Ready for some answered prayer?

  • Luke's cold was completely gone by Monday.
  • There was so little anxiety (for Luke I should clarify) leading up to the big day. He actually said on Sunday, "I wish it were Monday because then I would be closer to my cath." Granted, his logic included his post-cath pet, but still. What a huge blessing to this mama's heart.
  • Luke was safe and protected in the cath lab. Anesthesia went beautifully with the amazing Dr. Lord and Dr. Belotti got easy access through the femoral artery and jugular vein.
  • The numbers were AMAZING! His Glenn pressures were 11-12 which makes him an excellent candidate for the Fontan when we decide to move forward. His filling pressure was beautiful, the squeeze and relax of his heart measured healthy. His pulmonary arteries are a nice, big size and aortic arch gradient was 10, meaning no need to balloon or stent Luke's coarctation.
  • Dr. Belotti did find a pretty big collateral vessel coming off his aorta and twisting and turning a while until dumping back into his pulmonary arteries (basically a totally useless circuit). He placed two coils in the vessel, which blocks all blood flow. This went well and his late afternoon chest x-ray showed the placement to be just where Dr. B. expected.
  •  NO OTHER SIGNIFICANT COLLATERALS. If Luke had been developing AVMs (arteriovenous malformations), this would most likely move us forward to the Fontan. This is actually pretty astounding and unexpected that Luke has not developed these. He had a few tiny spidery collaterals coming off his aorta, but nothing needing intervention.
  • So, his recovery. A lot of prayer was said for these four to six hours post-cath. I had one friend text me that she was praying that Luke would come out of anesthesia completely differently than he ever had.

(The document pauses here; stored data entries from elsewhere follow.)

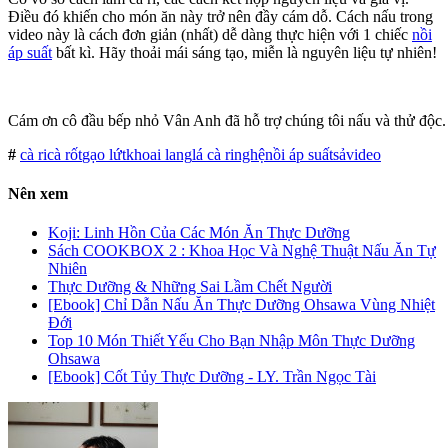
Điều đó khiến cho món ăn này trở nên đầy cám dỗ. Cách nấu trong
video này là cách đơn giản (nhất) dễ dàng thực hiện với 1 chiếc
nồi
áp suất
bất kì. Hãy thoải mái sáng tạo, miễn là nguyên liệu tự nhiên!
Cám ơn cô đầu bếp nhỏ Vân Anh đã hỗ trợ chúng tôi nấu và thử độc.
#
cà ri
cà rốt
gạo lứt
khoai lang
lá cà ri
nghệ
nồi áp suất
sả
video
Nên xem
Koji: Linh Hồn Của Các Món Ăn Thực Dưỡng
Sách COOKBOX 2 : Khoa Học Và Nghệ Thuật Nấu Ăn Tự
Nhiên
Thực Dưỡng & Những Sai Lầm Chết Người
[Ebook] Chỉ Dẫn Nấu Ăn Thực Dưỡng Ohsawa Vùng Nhiệt
Đới
Top 10 Món Thiết Yếu Cho Bạn Nhập Môn Thực Dưỡng
Ohsawa
[Ebook] Cốt Tủy Thực Dưỡng - LY. Trần Ngọc Tài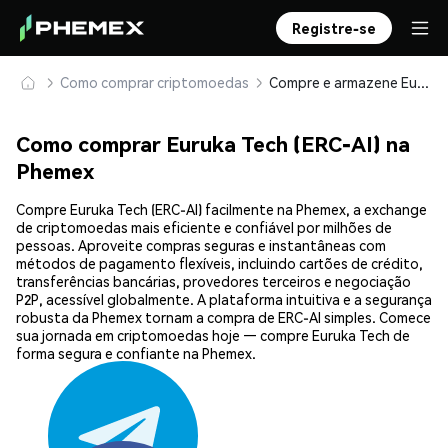
Registre-se
Como comprar criptomoedas
Compre e armazene Euruka Tech (ERC-AI) com segurança
Como comprar Euruka Tech (ERC-AI) na
Phemex
Compre Euruka Tech (ERC-AI) facilmente na Phemex, a exchange
de criptomoedas mais eficiente e confiável por milhões de
pessoas. Aproveite compras seguras e instantâneas com
métodos de pagamento flexíveis, incluindo cartões de crédito,
transferências bancárias, provedores terceiros e negociação
P2P, acessível globalmente. A plataforma intuitiva e a segurança
robusta da Phemex tornam a compra de ERC-AI simples. Comece
sua jornada em criptomoedas hoje — compre Euruka Tech de
forma segura e confiante na Phemex.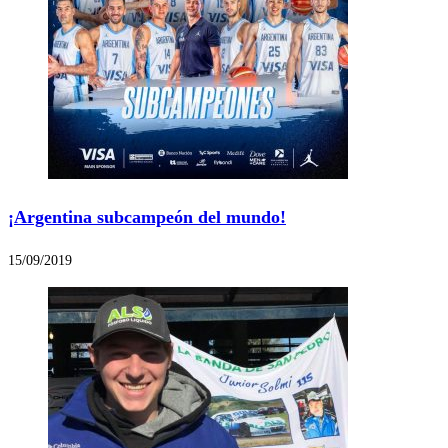
¡Argentina subcampeón del mundo!
15/09/2019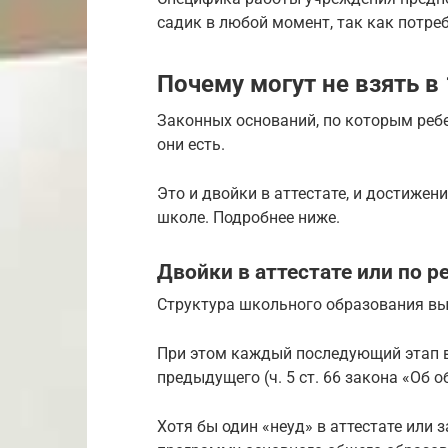
садик в любой момент, так как потреб
Почему могут не взять в
Законных оснований, по которым ребен
они есть.
Это и двойки в аттестате, и достижен
школе. Подробнее ниже.
Двойки в аттестате или по 
Структура школьного образования в
При этом каждый последующий этап 
предыдущего (ч. 5 ст. 66 закона «Об 
Хотя бы один «неуд» в аттестате или з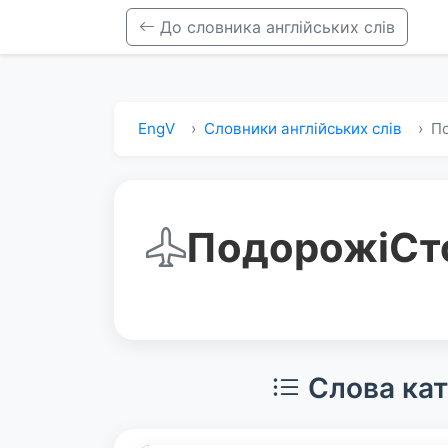
До словника англійських слів
EngV
Словники англійських слів
П
Подорожі
Ст
Слова кат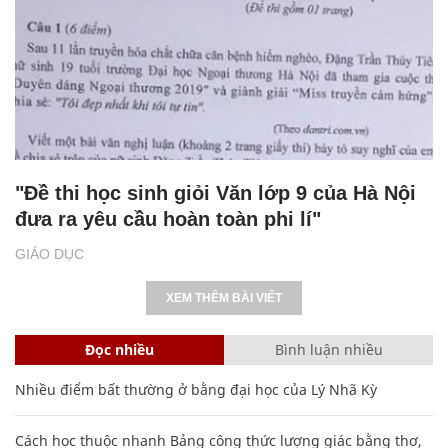
"Đề thi học sinh giỏi Văn lớp 9 của Hà Nội
đưa ra yêu cầu hoàn toàn phi lí"
GIÁO DỤC
XEM THÊM BÀI VIẾT
Đọc nhiều
Bình luận nhiều
Nhiều điểm bất thường ở bằng đại học của Lý Nhã Kỳ
Cách học thuộc nhanh Bảng công thức lượng giác bằng thơ,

It was so clearly God because our experience on Tuesday was so radically different. For the first time ever, Luke slept for two hours after his procedure. He slept through that cranky, irrational, agitated stage. He was able to nod or shake his head and take a sip of apple juice, but then he would go right back to a deep sleep. About two hours into his recovery, he started opening his eyes and asking for apple juice. No thrashing, no crying, no us having to hold his legs down to protect his groin site. It's been a few days and I am still a little stunned with how calm he was. Luke's first grade teacher (and our dear, dear friend) came by to bring us snacks and treats and Luke two new DVDs since we planned on staying the night. He loved having her there, talking about school friends and reading group and the upcoming Flag Day concert (BIG deal around these parts ... Luke is the Bald Eagle in the play). Before we knew it, he was able to raise his bed a little more and he ordered a lunch of chicken nuggets. He played a little on the iPad and we laughed through some Mad Libs.

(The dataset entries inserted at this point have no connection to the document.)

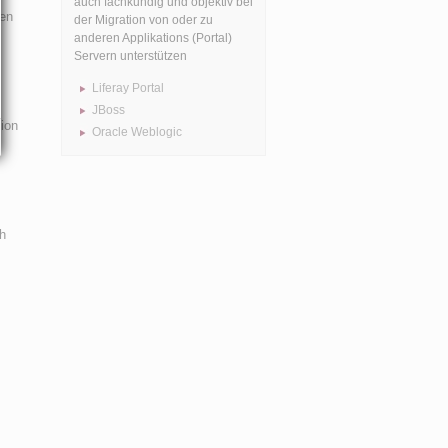
auch fachkundig und objektiv bei
ten
der Migration von oder zu
anderen Applikations (Portal)
Servern unterstützen
Liferay Portal
JBoss
tion
Oracle Weblogic
h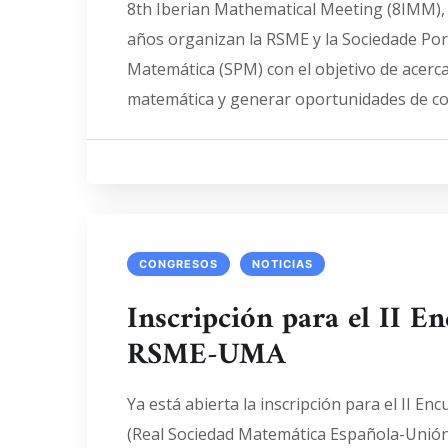
8th Iberian Mathematical Meeting (8IMM), 
años organizan la RSME y la Sociedade Po
Matemática (SPM) con el objetivo de acerca
matemática y generar oportunidades de co
CONGRESOS
NOTICIAS
Inscripción para el II E
RSME-UMA
Ya está abierta la inscripción para el II 
(Real Sociedad Matemática Española-Unió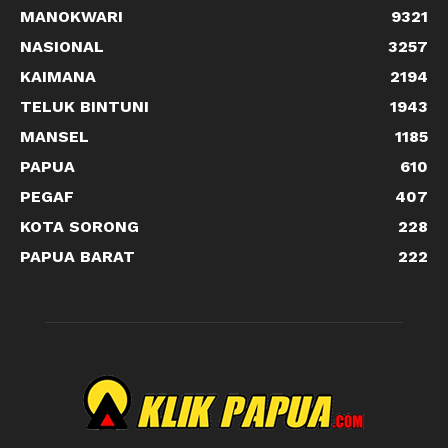
MANOKWARI
9321
NASIONAL
3257
KAIMANA
2194
TELUK BINTUNI
1943
MANSEL
1185
PAPUA
610
PEGAF
407
KOTA SORONG
228
PAPUA BARAT
222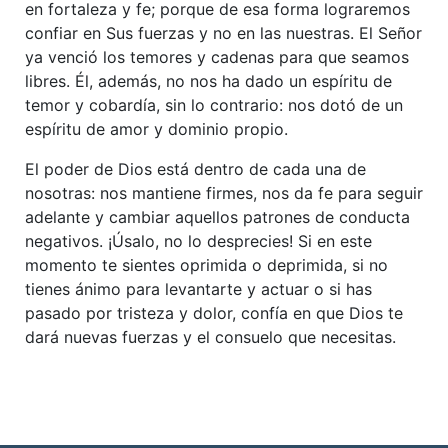
en fortaleza y fe; porque de esa forma lograremos
confiar en Sus fuerzas y no en las nuestras. El Señor
ya venció los temores y cadenas para que seamos
libres. Él, además, no nos ha dado un espíritu de
temor y cobardía, sin lo contrario: nos dotó de un
espíritu de amor y dominio propio.
El poder de Dios está dentro de cada una de
nosotras: nos mantiene firmes, nos da fe para seguir
adelante y cambiar aquellos patrones de conducta
negativos. ¡Úsalo, no lo desprecies! Si en este
momento te sientes oprimida o deprimida, si no
tienes ánimo para levantarte y actuar o si has
pasado por tristeza y dolor, confía en que Dios te
dará nuevas fuerzas y el consuelo que necesitas.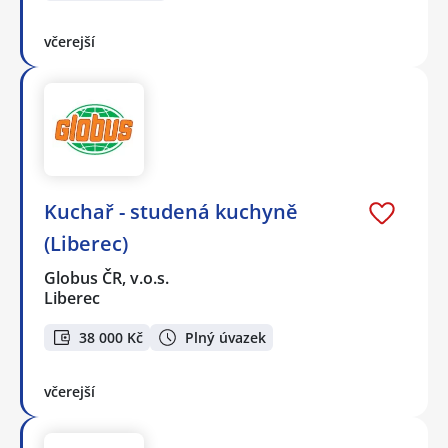
včerejší
Kuchař - studená kuchyně
(Liberec)
Globus ČR, v.o.s.
Liberec
38 000 Kč
Plný úvazek
včerejší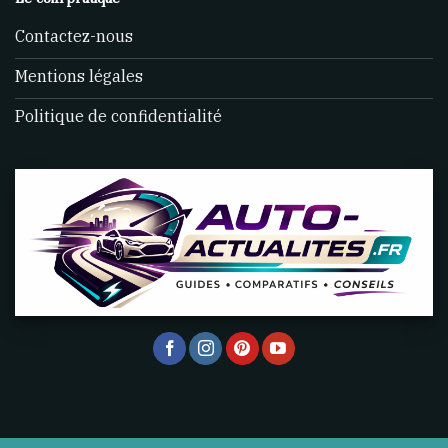
Contactez-nous
Mentions légales
Politique de confidentialité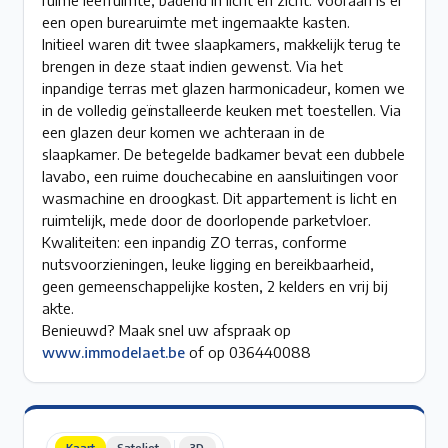
een open burearuimte met ingemaakte kasten.
Initieel waren dit twee slaapkamers, makkelijk terug te
brengen in deze staat indien gewenst. Via het
inpandige terras met glazen harmonicadeur, komen we
in de volledig geïnstalleerde keuken met toestellen. Via
een glazen deur komen we achteraan in de
slaapkamer. De betegelde badkamer bevat een dubbele
lavabo, een ruime douchecabine en aansluitingen voor
wasmachine en droogkast. Dit appartement is licht en
ruimtelijk, mede door de doorlopende parketvloer.
Kwaliteiten: een inpandig ZO terras, conforme
nutsvoorzieningen, leuke ligging en bereikbaarheid,
geen gemeenschappelijke kosten, 2 kelders en vrij bij
akte.
Benieuwd? Maak snel uw afspraak op
www.immodelaet.be
of op 036440088
Kaart
Sateliet
3D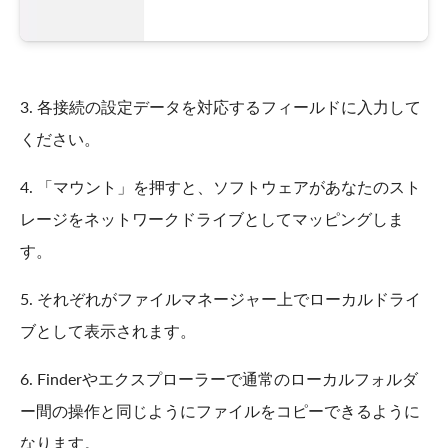
3. 各接続の設定データを対応するフィールドに入力して
ください。
4. 「マウント」を押すと、ソフトウェアがあなたのスト
レージをネットワークドライブとしてマッピングしま
す。
5. それぞれがファイルマネージャー上でローカルドライ
ブとして表示されます。
6. Finderやエクスプローラーで通常のローカルフォルダ
ー間の操作と同じようにファイルをコピーできるように
なります。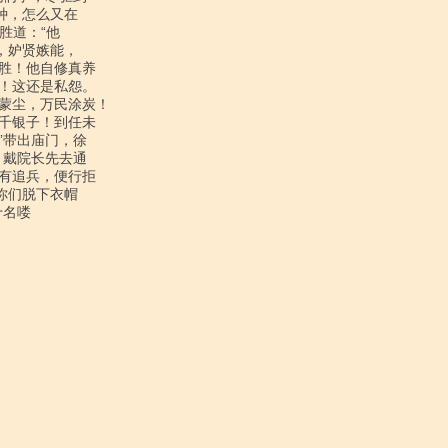
，怎么又在

道：“他

妒贤嫉能，

胜！他自修真养

！这还是私怨。

蒙尘，万民涂炭！

千银子！到任未

带出庙门，徐

戴院长先去通

有追兵，便行拒

们脱下衣帽

名喽
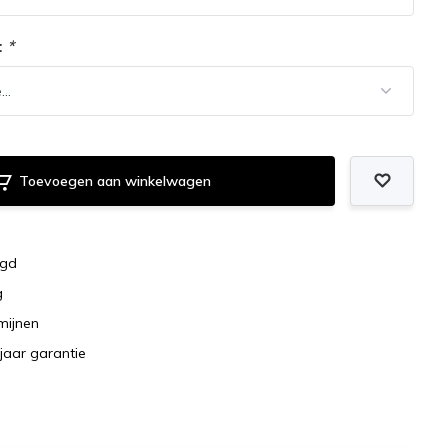
:
*
Toevoegen aan winkelwagen
rgd
g
rmijnen
jaar garantie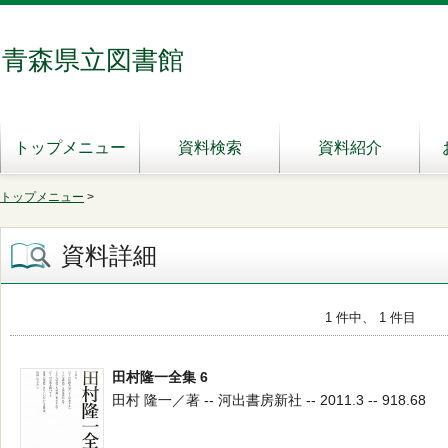
青森県立図書館
トップメニュー
資料検索
資料紹介
トップメニュー
>
資料詳細
1 件中、 1 件目
田村隆一全集 6
田村 隆一／著 -- 河出書房新社 -- 2011.3 -- 918.68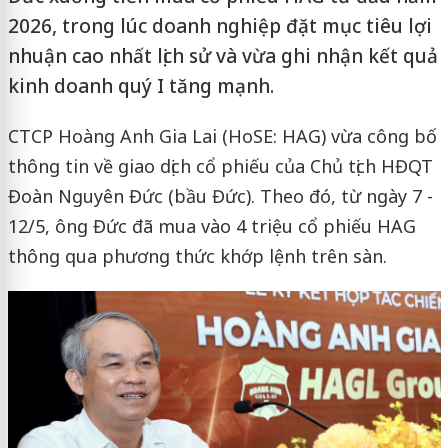
2026, trong lúc doanh nghiệp đặt mục tiêu lợi
nhuận cao nhất lịch sử và vừa ghi nhận kết quả
kinh doanh quý I tăng mạnh.
CTCP Hoàng Anh Gia Lai (HoSE: HAG) vừa công bố
thông tin về giao dịch cổ phiếu của Chủ tịch HĐQT
Đoàn Nguyên Đức (bầu Đức). Theo đó, từ ngày 7 -
12/5, ông Đức đã mua vào 4 triệu cổ phiếu HAG
thông qua phương thức khớp lệnh trên sàn.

  • After Dr. Belotti saw his chest X-ray, he told us he was comfortable letting us go home if we were. I'm pretty sure our anesthesiologist championed this idea for us. This guy is awesome. He even called later that night to check on Luke and to tell us again that he was proud of us for seeking second opinions in Luke's case. So after a second dose of IV antibiotics and the removal of all the leads, wound tape, and IV, we were on our way home by 6pm! Obviously, we would have survived spending one night in the hospital, but to not have to was a huge gift. I'll take my bed any day.
It's Sunday morning now and Luke says he's 98% back to normal :) I'd say. He played outside with the neighbor kids from noon until bedtime last night, coming in only for pizza. He's back to school and except for a little post-cath heartburn, his recovery was as smooth as can be.

We are beyond thankful. Thank you for praying for us, for checking in on us, for your texts and well-wishes. Beyond thankful.